Catalytic ozonation assisted by rGO/C-MgO in the degradation of humic acid from aqueous solution: modeling and optimization by response surface methodology, kinetic study

The present study investigated the performance of catalytic ozonation with C-MgO-doped reduced graphene oxide support (rGO/C-MgO) in humic acid (HA) removal from aqueous solution in a labscale batch reactor. The analyses of scanning electron microscope, energy dispersive X-ray spectroscopy, X-ray diffraction, UV-Vis, and Brunauer-Emmett-Teller showed that the rGO/C-MgO has been synthesized successfully. Photoluminescence analysis confirmed that the number of oxygen vacancy defect in C-MgO structure increased strongly rather than MgO because of the presence of carbon in the structure of MgO. Response surface methodology-central composite design (RSM-CCD) suggested a quadratic polynomial model (F-value = 363.38 and R2= 0.9971) for describing the effects of independent variables on the response (removal efficiency). The optimum values of the independent parameters based on the maximum removal efficiency were obtained at pH = 8.46, contact time = 12 min, catalyst dose = 1 g/L and NaCl = 10 mg/L. The salicylic acid and chloroform application as radical scavengers in the reaction solution demonstrated that non-hydroxyl radical mechanisms are the main reactions involved in HA degradation. Synergetic effect exhibits a noticeable enhancement in the hybrid catalytic ozonation process in comparison with the separate processes.
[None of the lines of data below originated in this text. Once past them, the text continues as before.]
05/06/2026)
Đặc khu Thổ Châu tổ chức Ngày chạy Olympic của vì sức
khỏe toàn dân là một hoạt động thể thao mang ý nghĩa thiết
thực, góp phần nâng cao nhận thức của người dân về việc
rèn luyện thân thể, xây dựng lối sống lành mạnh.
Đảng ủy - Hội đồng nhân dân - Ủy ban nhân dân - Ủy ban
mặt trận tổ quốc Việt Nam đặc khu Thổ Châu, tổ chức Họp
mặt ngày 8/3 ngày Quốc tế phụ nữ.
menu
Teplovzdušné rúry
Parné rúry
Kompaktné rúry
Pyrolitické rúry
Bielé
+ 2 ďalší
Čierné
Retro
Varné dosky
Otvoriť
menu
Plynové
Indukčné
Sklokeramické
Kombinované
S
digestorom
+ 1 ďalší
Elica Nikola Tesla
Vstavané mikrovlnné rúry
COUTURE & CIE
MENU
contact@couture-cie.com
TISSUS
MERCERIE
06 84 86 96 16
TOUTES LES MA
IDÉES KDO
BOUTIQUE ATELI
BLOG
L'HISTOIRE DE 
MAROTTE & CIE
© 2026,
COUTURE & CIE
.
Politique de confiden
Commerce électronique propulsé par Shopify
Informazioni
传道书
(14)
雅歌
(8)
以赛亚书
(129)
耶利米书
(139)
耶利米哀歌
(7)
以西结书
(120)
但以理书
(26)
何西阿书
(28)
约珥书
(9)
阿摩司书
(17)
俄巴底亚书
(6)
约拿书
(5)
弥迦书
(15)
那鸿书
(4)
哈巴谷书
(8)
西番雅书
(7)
The behavior of HA degradation under the process was described as well by pseudo-first-order kinetic model with a rate constant of 0.2092 min–1. The efficiency of total organic carbon removal was determined to be 86.8% and 25.3% at 100 and 10 min reaction times. In conclusion, the rGO/C-MgO composite can be suggested as a promising catalyst in catalytic ozonation process for treating water polluted with organic compounds such as HA.